→ **Work item**
Reproduce all of the material, keeping each line intact.

======== Records for this task

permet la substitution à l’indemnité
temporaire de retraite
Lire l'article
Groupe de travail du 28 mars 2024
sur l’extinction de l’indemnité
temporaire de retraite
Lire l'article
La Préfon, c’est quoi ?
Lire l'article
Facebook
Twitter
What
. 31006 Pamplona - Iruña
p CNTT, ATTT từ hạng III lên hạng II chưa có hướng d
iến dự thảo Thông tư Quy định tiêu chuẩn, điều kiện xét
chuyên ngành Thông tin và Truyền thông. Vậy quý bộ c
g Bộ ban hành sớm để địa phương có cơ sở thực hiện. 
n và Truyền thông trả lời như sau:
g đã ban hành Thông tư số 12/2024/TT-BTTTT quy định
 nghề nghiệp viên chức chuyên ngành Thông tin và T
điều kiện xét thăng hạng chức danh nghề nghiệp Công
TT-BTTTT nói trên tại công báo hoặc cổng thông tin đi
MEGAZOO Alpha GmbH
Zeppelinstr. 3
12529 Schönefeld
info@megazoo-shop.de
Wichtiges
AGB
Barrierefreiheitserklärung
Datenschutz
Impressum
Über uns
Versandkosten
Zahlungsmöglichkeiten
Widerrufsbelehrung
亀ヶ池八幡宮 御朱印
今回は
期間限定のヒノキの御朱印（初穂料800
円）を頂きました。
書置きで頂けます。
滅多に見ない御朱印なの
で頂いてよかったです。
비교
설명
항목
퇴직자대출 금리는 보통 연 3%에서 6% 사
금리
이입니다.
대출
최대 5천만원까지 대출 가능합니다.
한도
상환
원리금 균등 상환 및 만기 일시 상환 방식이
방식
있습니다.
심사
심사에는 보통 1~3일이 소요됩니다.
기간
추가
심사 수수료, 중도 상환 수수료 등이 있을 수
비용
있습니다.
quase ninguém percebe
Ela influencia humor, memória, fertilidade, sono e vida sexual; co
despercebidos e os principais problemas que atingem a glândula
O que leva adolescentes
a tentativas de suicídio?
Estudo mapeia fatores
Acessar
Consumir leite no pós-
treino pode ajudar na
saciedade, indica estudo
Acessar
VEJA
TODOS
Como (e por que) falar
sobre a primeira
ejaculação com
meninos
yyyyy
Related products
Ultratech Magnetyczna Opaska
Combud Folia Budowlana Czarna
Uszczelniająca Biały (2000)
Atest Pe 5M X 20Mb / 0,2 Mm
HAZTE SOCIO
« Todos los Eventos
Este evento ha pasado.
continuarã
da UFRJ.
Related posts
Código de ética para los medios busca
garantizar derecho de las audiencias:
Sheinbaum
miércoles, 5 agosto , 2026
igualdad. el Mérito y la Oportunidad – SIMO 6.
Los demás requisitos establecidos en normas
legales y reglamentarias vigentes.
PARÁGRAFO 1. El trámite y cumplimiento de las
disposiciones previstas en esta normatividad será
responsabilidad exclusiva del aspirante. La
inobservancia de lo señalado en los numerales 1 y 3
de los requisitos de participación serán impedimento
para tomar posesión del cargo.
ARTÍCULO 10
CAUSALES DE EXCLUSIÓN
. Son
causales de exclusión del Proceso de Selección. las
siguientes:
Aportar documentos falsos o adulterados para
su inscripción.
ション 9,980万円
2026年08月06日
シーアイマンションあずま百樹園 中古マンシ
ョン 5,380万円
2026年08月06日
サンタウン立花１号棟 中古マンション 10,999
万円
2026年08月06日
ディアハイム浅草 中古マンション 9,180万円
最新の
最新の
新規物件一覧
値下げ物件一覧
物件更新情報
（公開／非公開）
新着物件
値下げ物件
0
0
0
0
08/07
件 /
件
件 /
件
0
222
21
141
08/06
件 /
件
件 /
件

================

→ **Written answer**
permet la substitution à l’indemnité
temporaire de retraite
Lire l'article
Groupe de travail du 28 mars 2024
sur l’extinction de l’indemnité
temporaire de retraite
Lire l'article
La Préfon, c’est quoi ?
Lire l'article
Facebook
Twitter
What
. 31006 Pamplona - Iruña
p CNTT, ATTT từ hạng III lên hạng II chưa có hướng d
iến dự thảo Thông tư Quy định tiêu chuẩn, điều kiện xét
chuyên ngành Thông tin và Truyền thông. Vậy quý bộ c
g Bộ ban hành sớm để địa phương có cơ sở thực hiện. 
n và Truyền thông trả lời như sau:
g đã ban hành Thông tư số 12/2024/TT-BTTTT quy định
 nghề nghiệp viên chức chuyên ngành Thông tin và T
điều kiện xét thăng hạng chức danh nghề nghiệp Công
TT-BTTTT nói trên tại công báo hoặc cổng thông tin đi
MEGAZOO Alpha GmbH
Zeppelinstr. 3
12529 Schönefeld
info@megazoo-shop.de
Wichtiges
AGB
Barrierefreiheitserklärung
Datenschutz
Impressum
Über uns
Versandkosten
Zahlungsmöglichkeiten
Widerrufsbelehrung
亀ヶ池八幡宮 御朱印
今回は
期間限定のヒノキの御朱印（初穂料800
円）を頂きました。
書置きで頂けます。
滅多に見ない御朱印なの
で頂いてよかったです。
비교
설명
항목
퇴직자대출 금리는 보통 연 3%에서 6% 사
금리
이입니다.
대출
최대 5천만원까지 대출 가능합니다.
한도
상환
원리금 균등 상환 및 만기 일시 상환 방식이
방식
있습니다.
심사
심사에는 보통 1~3일이 소요됩니다.
기간
추가
심사 수수료, 중도 상환 수수료 등이 있을 수
비용
있습니다.
quase ninguém percebe
Ela influencia humor, memória, fertilidade, sono e vida sexual; co
despercebidos e os principais problemas que atingem a glândula
O que leva adolescentes
a tentativas de suicídio?
Estudo mapeia fatores
Acessar
Consumir leite no pós-
treino pode ajudar na
saciedade, indica estudo
Acessar
VEJA
TODOS
Como (e por que) falar
sobre a primeira
ejaculação com
meninos
yyyyy
Related products
Ultratech Magnetyczna Opaska
Combud Folia Budowlana Czarna
Uszczelniająca Biały (2000)
Atest Pe 5M X 20Mb / 0,2 Mm
HAZTE SOCIO
« Todos los Eventos
Este evento ha pasado.
continuarã
da UFRJ.
Related posts
Código de ética para los medios busca
garantizar derecho de las audiencias:
Sheinbaum
miércoles, 5 agosto , 2026
igualdad. el Mérito y la Oportunidad – SIMO 6.
Los demás requisitos establecidos en normas
legales y reglamentarias vigentes.
PARÁGRAFO 1. El trámite y cumplimiento de las
disposiciones previstas en esta normatividad será
responsabilidad exclusiva del aspirante. La
inobservancia de lo señalado en los numerales 1 y 3
de los requisitos de participación serán impedimento
para tomar posesión del cargo.
ARTÍCULO 10
CAUSALES DE EXCLUSIÓN
. Son
causales de exclusión del Proceso de Selección. las
siguientes:
Aportar documentos falsos o adulterados para
su inscripción.
ション 9,980万円
2026年08月06日
シーアイマンションあずま百樹園 中古マンシ
ョン 5,380万円
2026年08月06日
サンタウン立花１号棟 中古マンション 10,999
万円
2026年08月06日
ディアハイム浅草 中古マンション 9,180万円
最新の
最新の
新規物件一覧
値下げ物件一覧
物件更新情報
（公開／非公開）
新着物件
値下げ物件
0
0
0
0
08/07
件 /
件
件 /
件
0
222
21
141
08/06
件 /
件
件 /
件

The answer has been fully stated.